CAT'S EYE by Margaret Atwood (Doubleday; $18.95). A middle-age painter returns to show her work in Toronto, where she grew up, and falls into a quirky, brilliant meditation on childhood as seen from the middle distance.
THIS BOY'S LIFE by Tobias Wolff (Atlantic Monthly Press; $18.95). A vivid memoir of a bizarre upbringing, dwelling not on hardships but on the promise of awakening every morning in a vast land where people are prepared to forget the past and believe anything.
THEATER
BLACK AND BLUE. Three great singers, two dozen top dancers, 28 bluesy numbers and a zillion sequins add up to Broadway's hot new musical revue.

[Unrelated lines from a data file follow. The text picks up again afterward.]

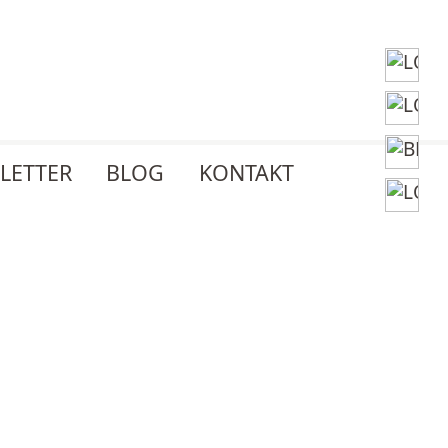
LETTER
BLOG
KONTAKT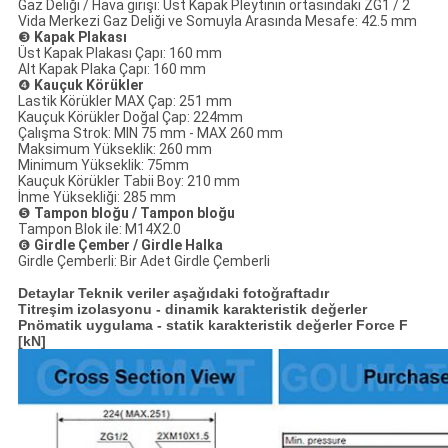
Gaz Deliği / Hava girişi: Üst Kapak Pleytının ortasındaki ZG1 / 2
Vida Merkezi Gaz Deliği ve Somuyla Arasında Mesafe: 42.5 mm
❸
Kapak Plakası
Üst Kapak Plakası Çapı: 160 mm
Alt Kapak Plaka Çapı: 160 mm
❹
Kauçuk Körükler
Lastik Körükler MAX Çap: 251 mm
Kauçuk Körükler Doğal Çap: 224mm
Çalışma Strok: MIN 75 mm - MAX 260 mm
Maksimum Yükseklik: 260 mm
Minimum Yükseklik: 75mm
Kauçuk Körükler Tabii Boy: 210 mm
İnme Yüksekliği: 285 mm
❺
Tampon bloğu / Tampon bloğu
Tampon Blok ile: M14X2.0
❻
Girdle Çember / Girdle Halka
Girdle Çemberli: Bir Adet Girdle Çemberli
Detaylar Teknik veriler aşağıdaki fotoğraftadır
Titreşim izolasyonu - dinamik karakteristik değerler
Pnömatik uygulama - statik karakteristik değerler Force F
[kN]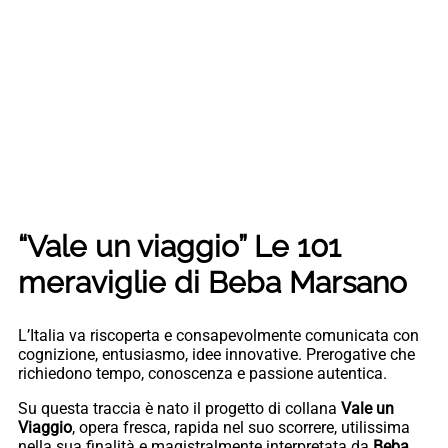
“Vale un viaggio” Le 101
meraviglie di Beba Marsano
L’Italia va riscoperta e consapevolmente comunicata con
cognizione, entusiasmo, idee innovative. Prerogative che
richiedono tempo, conoscenza e passione autentica.
Su questa traccia è nato il progetto di collana
Vale un
Viaggio
, opera fresca, rapida nel suo scorrere, utilissima
nella sua finalità e magistralmente interpretata da
Beba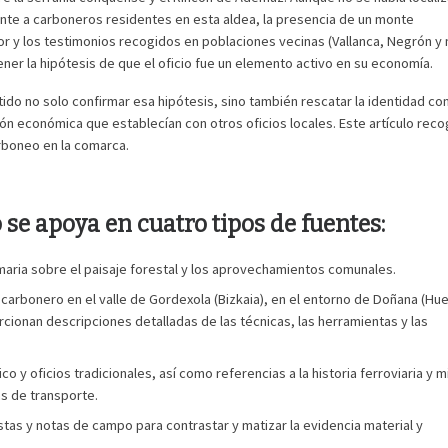
te a carboneros residentes en esta aldea, la presencia de un monte
r y los testimonios recogidos en poblaciones vecinas (Vallanca, Negrón y
er la hipótesis de que el oficio fue un elemento activo en su economía.
do no solo confirmar esa hipótesis, sino también rescatar la identidad co
ción económica que establecían con otros oficios locales. Este artículo rec
arboneo en la comarca.
 se apoya en cuatro tipos de fuentes:
aria sobre el paisaje forestal y los aprovechamientos comunales.
arbonero en el valle de Gordexola (Bizkaia), en el entorno de Doñana (Hue
rcionan descripciones detalladas de las técnicas, las herramientas y las
o y oficios tradicionales, así como referencias a la historia ferroviaria y m
s de transporte.
stas y notas de campo para contrastar y matizar la evidencia material y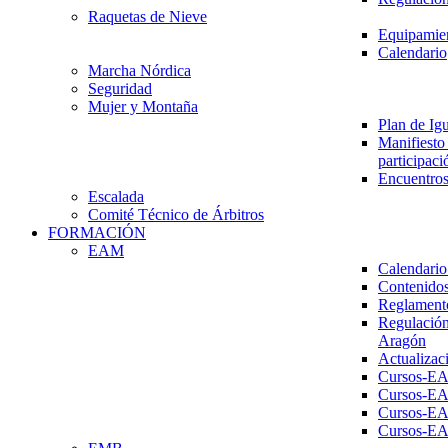
Raquetas de Nieve
Equipamien
Calendario
Marcha Nórdica
Seguridad
Mujer y Montaña
Plan de Ig
Manifiesto 
participaci
Encuentros
Escalada
Comité Técnico de Árbitros
FORMACIÓN
EAM
Calendario
Contenidos
Reglament
Regulación
Aragón
Actualizac
Cursos-E
Cursos-E
Cursos-E
Cursos-E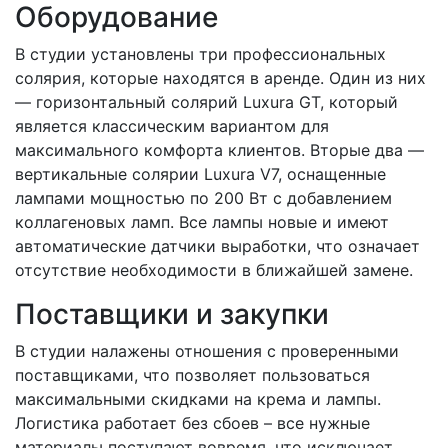
Оборудование
В студии установлены три профессиональных
солярия, которые находятся в аренде. Один из них
— горизонтальный солярий Luxura GT, который
является классическим вариантом для
максимального комфорта клиентов. Вторые два —
вертикальные солярии Luxura V7, оснащенные
лампами мощностью по 200 Вт с добавлением
коллагеновых ламп. Все лампы новые и имеют
автоматические датчики выработки, что означает
отсутствие необходимости в ближайшей замене.
Поставщики и закупки
В студии налажены отношения с проверенными
поставщиками, что позволяет пользоваться
максимальными скидками на крема и лампы.
Логистика работает без сбоев – все нужные
материалы поступают вовремя, что исключает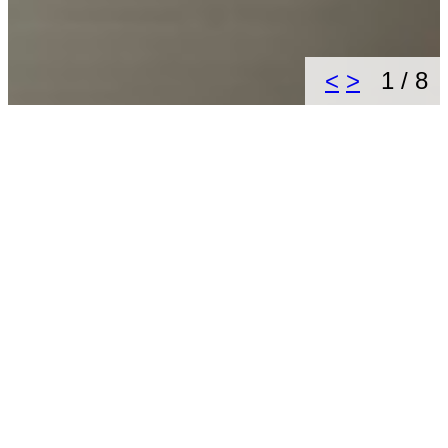
<
>
1
/
8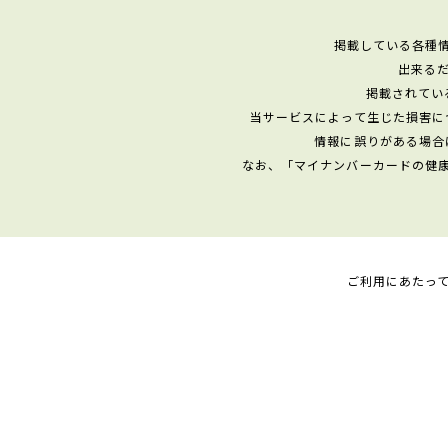
掲載している各種
出来る
掲載されてい
当サービスによって生じた損害に
情報に誤りがある場合
なお、「マイナンバーカードの健
ご利用にあたっ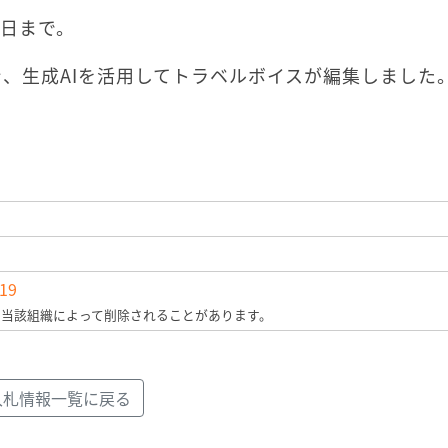
0日まで。
、生成AIを活用してトラベルボイスが編集しました
819
、当該組織によって削除されることがあります。
入札情報一覧に戻る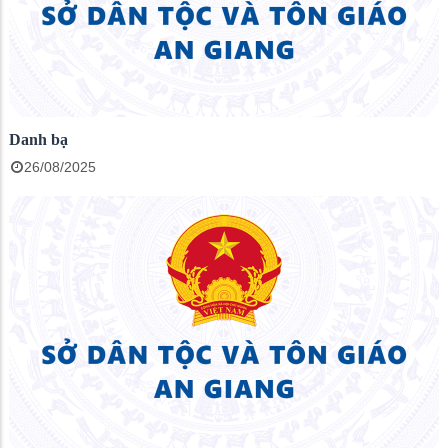
Danh bạ
26/08/2025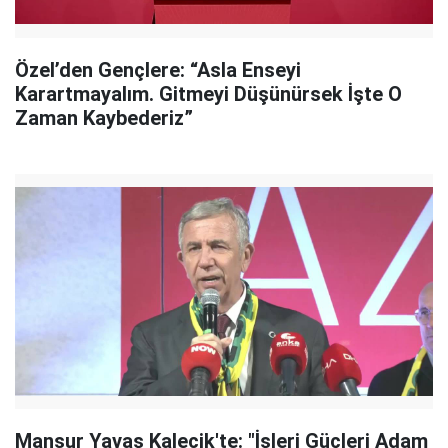
Özel’den Gençlere: “Asla Enseyi
Karartmayalım. Gitmeyi Düşünürsek İşte O
Zaman Kaybederiz”
Mansur Yavaş Kalecik'te: "İşleri Güçleri Adam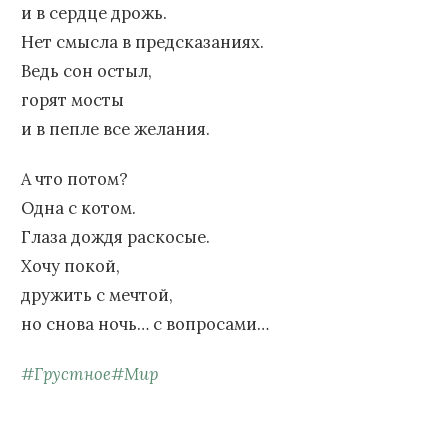
и в сердце дрожь.
Нет смысла в предсказаниях.
Ведь сон остыл,
горят мосты
и в пепле все желания.
А что потом?
Одна с котом.
Глаза дождя раскосые.
Хочу покой,
дружить с мечтой,
но снова ночь… с вопросами…
#
Грустное
#
Мир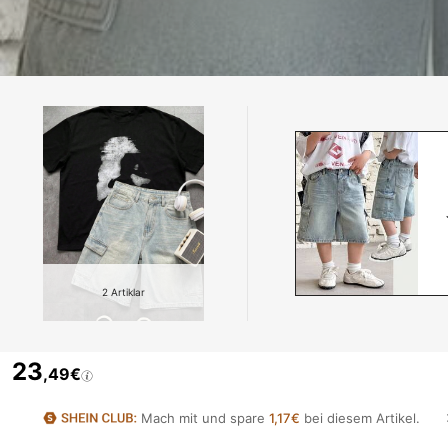
2
Artiklar
23
,49€
Mach mit und spare
1,17€
bei diesem Artikel.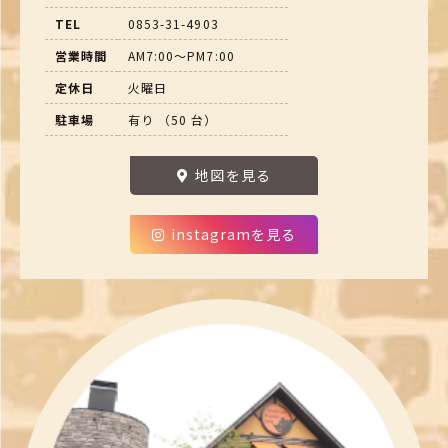
TEL
0853-31-4903
営業時間
AM7:00～PM7:00
定休日
火曜日
駐車場
有り （50 台）
地図を見る
instagramを見る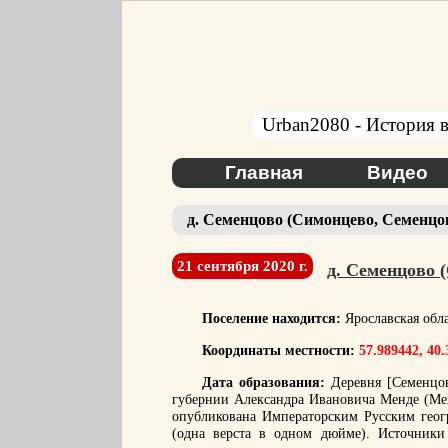
Urban2080 - История в
Главная
Видео
д. Семенцово (Симонцево, Семенцо
21 сентября 2020 г.
д. Семенцово 
Поселение находится:
Ярославская обл
Координаты местности:
57.989442, 40
Дата образования:
Деревня [Семенцов
губернии Александра Ивановича Менде (Мен
опубликована Императорским Русским геог
(одна верста в одном дюйме). Источники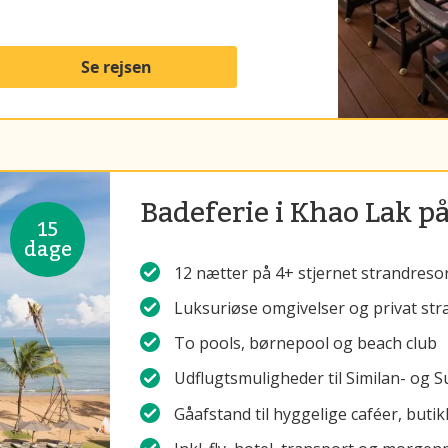
Se rejsen
Badeferie i Khao Lak på
15
dage
12 nætter på 4+ stjernet strandresor
Luksuriøse omgivelser og privat str
To pools, børnepool og beach club
Udflugtsmuligheder til Similan- og 
Gåafstand til hyggelige caféer, buti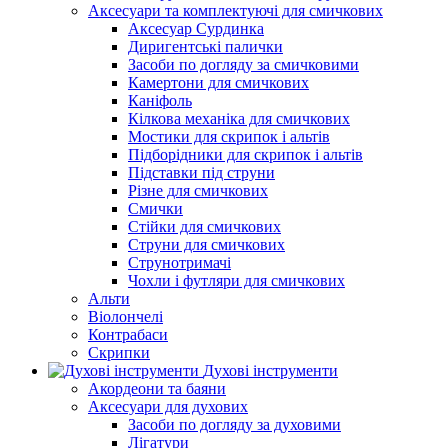
Аксесуари та комплектуючі для смичкових
Аксесуар Сурдинка
Диригентські палички
Засоби по догляду за смичковими
Камертони для смичкових
Каніфоль
Кілкова механіка для смичкових
Мостики для скрипок і альтів
Підборiдники для скрипок і альтів
Підставки під струни
Різне для смичкових
Смички
Стійки для смичкових
Струни для смичкових
Струнотримачі
Чохли і футляри для смичкових
Альти
Віолончелі
Контрабаси
Скрипки
Духові інструменти
Акордеони та баяни
Аксесуари для духових
Засоби по догляду за духовими
Лігатури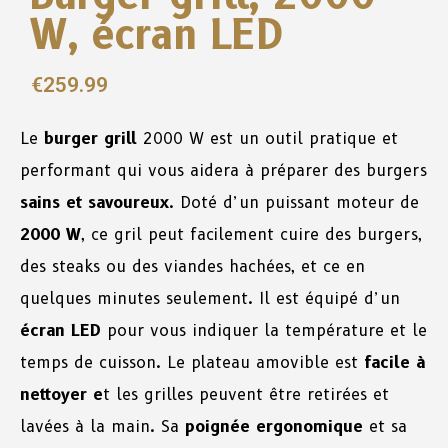
W, écran LED
€
259.99
Le
burger grill
2000 W est un outil pratique et
performant qui vous aidera à préparer des burgers
sains et savoureux
. Doté d’un puissant moteur de
2000 W
, ce gril peut facilement cuire des burgers,
des steaks ou des viandes hachées, et ce en
quelques minutes seulement. Il est équipé d’un
écran LED
pour vous indiquer la température et le
temps de cuisson. Le plateau amovible est
facile à
nettoyer e
t les grilles peuvent être retirées et
lavées à la main. Sa
poignée ergonomique
et sa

THE TAFFETAS. Goofy and winsome and ever so tuneful, this off-Broadway spoof biography of a fictional '50s girl group is superbly arranged and sung.
ART
VICTOR PASMORE, the Phillips Collection, Washington. Honoring his 80th birthday, a recap of the influential British painter's journey through realms of naturalism and abstraction. Through April 2.
GOYA AND THE SPIRIT OF ENLIGHTENMENT, Museum of Fine Arts, Boston. This excellent show rescues the Spanish master from the Romantic shadows of the Goyaesque and presents him as a man immersed in the liberal currents of his time. Through March 26.